His first tip? “Consider [movement outside the room] only for patients who are contact precautions and not the patients on other types of isolation precautions, like airborne and droplet. You might consider limiting it only to patients who are colonized with organisms that you’re interested in having precautions [for] and not with patients who have active infections,” said Dr, Sandora. He shared that at Boston’s Children Hospital, they have a few organisms, such as “selective multidrug-resistant organisms” with “lower stakes,” like methicillin-resistant Staphylococcus aureus
(MRSA) and vancomycin-resistant Enterococci (VRE), for which they’ll “create a way for patients to be outside of the room.”
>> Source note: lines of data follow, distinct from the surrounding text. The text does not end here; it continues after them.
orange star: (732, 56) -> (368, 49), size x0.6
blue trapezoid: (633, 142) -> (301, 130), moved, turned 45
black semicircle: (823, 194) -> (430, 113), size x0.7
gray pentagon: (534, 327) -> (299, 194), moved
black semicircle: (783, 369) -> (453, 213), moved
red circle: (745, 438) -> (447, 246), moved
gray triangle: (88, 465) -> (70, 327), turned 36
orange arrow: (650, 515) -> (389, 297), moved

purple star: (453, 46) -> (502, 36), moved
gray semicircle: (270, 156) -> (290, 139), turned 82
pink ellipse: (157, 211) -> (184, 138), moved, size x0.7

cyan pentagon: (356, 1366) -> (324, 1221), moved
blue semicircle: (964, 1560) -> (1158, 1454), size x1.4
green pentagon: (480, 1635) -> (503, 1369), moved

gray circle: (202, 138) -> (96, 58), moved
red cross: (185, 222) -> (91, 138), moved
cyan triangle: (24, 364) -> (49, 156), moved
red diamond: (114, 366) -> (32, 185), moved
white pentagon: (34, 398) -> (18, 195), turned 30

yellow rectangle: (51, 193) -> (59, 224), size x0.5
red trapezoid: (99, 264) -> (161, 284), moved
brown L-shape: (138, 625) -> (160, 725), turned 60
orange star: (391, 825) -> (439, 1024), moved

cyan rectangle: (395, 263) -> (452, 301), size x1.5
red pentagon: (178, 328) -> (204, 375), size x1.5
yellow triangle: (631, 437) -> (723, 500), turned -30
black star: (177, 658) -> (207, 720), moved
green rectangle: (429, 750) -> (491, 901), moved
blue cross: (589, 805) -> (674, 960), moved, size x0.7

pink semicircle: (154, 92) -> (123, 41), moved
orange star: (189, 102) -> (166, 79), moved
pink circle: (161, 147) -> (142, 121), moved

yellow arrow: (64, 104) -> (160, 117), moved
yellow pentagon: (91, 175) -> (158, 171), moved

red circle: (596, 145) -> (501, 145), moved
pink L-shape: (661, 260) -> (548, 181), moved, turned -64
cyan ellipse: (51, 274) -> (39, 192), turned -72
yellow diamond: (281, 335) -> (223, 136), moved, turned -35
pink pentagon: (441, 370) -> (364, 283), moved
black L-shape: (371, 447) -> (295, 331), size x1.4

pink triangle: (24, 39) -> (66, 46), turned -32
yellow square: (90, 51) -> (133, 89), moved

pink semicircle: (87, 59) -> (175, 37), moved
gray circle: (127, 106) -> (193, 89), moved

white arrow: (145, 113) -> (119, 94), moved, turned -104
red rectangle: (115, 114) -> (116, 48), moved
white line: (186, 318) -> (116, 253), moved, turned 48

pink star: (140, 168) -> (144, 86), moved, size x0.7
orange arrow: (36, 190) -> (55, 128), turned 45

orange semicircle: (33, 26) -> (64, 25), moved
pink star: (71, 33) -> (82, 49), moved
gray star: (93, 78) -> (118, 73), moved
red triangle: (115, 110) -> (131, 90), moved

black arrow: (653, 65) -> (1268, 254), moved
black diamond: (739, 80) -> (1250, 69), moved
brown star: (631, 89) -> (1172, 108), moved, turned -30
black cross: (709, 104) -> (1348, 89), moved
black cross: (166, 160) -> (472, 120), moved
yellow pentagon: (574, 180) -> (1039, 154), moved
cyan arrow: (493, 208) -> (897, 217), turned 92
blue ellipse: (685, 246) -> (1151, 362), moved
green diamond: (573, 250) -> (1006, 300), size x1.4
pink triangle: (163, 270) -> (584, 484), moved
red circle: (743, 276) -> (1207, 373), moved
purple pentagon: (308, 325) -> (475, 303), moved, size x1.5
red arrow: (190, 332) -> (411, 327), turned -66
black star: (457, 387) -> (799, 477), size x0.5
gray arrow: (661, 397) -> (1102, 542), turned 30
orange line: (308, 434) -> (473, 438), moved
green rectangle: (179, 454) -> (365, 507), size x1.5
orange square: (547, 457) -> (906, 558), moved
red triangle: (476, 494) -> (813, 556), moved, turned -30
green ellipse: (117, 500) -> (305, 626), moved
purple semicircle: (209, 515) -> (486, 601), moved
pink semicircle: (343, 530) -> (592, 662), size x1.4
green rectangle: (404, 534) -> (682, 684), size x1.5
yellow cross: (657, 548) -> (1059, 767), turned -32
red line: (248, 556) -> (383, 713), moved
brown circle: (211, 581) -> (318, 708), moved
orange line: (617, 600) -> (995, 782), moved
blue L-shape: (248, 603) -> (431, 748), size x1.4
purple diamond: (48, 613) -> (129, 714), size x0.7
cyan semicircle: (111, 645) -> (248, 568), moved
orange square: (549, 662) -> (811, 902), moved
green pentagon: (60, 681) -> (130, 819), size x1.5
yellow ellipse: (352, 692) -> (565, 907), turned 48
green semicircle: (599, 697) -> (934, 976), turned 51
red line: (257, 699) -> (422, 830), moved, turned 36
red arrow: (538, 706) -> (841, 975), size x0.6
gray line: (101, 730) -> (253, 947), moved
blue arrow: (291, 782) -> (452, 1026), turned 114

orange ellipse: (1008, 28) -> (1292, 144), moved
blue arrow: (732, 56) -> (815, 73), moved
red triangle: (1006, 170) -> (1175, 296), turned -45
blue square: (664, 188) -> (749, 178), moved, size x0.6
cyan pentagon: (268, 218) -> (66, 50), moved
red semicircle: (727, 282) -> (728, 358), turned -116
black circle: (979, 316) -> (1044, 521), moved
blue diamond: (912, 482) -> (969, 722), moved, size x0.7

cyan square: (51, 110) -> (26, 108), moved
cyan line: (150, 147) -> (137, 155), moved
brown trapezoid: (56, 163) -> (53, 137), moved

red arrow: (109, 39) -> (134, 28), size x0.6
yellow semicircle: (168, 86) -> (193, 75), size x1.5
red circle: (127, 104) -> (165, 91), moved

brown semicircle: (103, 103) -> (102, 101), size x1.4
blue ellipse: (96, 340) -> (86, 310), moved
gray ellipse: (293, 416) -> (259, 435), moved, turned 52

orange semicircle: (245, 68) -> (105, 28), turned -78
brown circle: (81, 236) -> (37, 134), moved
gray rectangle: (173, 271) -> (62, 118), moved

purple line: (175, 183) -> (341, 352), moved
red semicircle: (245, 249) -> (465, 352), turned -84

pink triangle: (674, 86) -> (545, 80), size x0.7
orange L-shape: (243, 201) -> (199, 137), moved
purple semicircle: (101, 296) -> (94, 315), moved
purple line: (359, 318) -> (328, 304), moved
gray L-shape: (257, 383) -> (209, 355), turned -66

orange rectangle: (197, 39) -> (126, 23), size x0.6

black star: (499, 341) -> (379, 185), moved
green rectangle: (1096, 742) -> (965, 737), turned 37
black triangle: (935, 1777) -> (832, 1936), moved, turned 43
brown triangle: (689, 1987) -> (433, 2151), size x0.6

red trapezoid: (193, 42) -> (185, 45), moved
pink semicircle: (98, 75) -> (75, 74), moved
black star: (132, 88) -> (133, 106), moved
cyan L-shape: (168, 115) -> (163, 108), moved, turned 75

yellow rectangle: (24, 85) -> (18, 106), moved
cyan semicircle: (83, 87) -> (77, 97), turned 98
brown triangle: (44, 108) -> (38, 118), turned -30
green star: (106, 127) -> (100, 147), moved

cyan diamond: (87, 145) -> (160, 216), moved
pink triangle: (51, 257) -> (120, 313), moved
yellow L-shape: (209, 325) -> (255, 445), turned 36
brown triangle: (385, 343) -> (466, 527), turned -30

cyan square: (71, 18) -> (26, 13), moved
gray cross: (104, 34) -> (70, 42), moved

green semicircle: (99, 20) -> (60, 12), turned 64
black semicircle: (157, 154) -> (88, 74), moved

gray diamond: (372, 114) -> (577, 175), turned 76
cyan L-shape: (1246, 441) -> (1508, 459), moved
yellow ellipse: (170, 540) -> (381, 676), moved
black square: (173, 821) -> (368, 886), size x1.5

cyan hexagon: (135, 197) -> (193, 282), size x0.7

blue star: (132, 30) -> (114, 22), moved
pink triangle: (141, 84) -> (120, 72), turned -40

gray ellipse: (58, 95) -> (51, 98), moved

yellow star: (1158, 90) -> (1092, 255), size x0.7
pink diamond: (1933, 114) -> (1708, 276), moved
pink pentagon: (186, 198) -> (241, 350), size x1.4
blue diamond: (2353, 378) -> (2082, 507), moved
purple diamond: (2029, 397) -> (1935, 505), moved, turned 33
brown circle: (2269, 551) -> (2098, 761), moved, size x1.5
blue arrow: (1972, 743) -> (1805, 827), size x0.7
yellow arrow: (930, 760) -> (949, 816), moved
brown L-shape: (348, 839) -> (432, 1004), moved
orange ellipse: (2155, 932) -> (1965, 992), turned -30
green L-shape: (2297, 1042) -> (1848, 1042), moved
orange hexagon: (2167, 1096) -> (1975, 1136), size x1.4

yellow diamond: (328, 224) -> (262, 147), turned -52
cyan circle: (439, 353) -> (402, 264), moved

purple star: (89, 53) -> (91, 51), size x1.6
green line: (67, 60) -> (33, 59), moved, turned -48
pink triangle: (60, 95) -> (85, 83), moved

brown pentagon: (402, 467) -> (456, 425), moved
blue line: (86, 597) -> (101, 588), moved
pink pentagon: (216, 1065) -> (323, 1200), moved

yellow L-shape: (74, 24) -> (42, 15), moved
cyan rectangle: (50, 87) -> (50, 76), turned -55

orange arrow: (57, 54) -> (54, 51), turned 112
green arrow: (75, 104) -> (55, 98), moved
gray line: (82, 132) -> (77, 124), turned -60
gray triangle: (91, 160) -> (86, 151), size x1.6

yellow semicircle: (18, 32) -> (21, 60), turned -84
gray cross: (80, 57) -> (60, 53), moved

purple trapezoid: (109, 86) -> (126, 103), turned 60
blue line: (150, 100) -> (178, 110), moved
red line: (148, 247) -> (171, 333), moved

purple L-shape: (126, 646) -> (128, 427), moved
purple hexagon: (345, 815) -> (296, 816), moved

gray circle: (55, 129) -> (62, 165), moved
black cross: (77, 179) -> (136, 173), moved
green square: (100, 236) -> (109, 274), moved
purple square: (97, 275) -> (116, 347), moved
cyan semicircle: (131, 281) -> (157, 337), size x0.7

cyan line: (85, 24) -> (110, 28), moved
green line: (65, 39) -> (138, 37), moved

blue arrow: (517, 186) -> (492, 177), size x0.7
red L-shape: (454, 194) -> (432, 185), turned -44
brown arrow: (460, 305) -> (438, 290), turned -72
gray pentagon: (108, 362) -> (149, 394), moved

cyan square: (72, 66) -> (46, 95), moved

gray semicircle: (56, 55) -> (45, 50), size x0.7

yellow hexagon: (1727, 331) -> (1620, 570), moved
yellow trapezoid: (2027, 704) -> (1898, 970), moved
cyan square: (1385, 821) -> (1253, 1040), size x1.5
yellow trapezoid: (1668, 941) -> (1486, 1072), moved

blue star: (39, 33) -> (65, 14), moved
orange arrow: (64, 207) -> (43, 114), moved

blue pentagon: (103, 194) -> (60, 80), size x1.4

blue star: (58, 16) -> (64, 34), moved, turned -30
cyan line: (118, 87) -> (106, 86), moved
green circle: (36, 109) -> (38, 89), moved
“If you’re going to do this,” he suggested, “I would encourage you to develop a set of factors that you might consider in deciding for each individual patient concerning whether or not you’ll allow them to have some time outside of their room.” The factors to consider include: age of patient, continence, behavioral issues, and family willingness to follow instructions. He warned that at Boston’s Children Hospital, they typically do not allow children to be outside of the room if they have: active respiratory syncytial virus (RSV), viral gastroenteritis, or Clostridium difficile
“The next tip I would give you is to create a plan of how that time outside of the room is going to happen. Think about the destinations to which you’ll allow the patient and family to go, the route to get there, and the timing of when those visits could happen, how long you’ll let them be outside the room, and whether or not you want staff to accompany them,” Dr. Sandora continued. He suggested to allow these patients to take advantage of outdoor locations, (for example: the Boston Children Hospital’s garden), or places that have less patients, which means less potential for contact with other patients who are not on precautions. For this reason, Dr. Sandora said that mindfulness of scheduling room exits at times when other patients will be less likely to be around is also a good strategy.
For patients and families who you feel may be less compliant with instructions, you may want to think about using staff members to accompany them during the time outside of the room. Staff may also arrange private playtime, which entails working “with your child life [specialists] to have them bring play materials inside the patient’s room, so that they can be sort of distracted and having fun in the room and not have that urge to exit,” Dr. Sandora said. He also suggested closing off the activity room for a period of time for private playtime under supervision and then thoroughly cleaning it before re-opening it to other patients.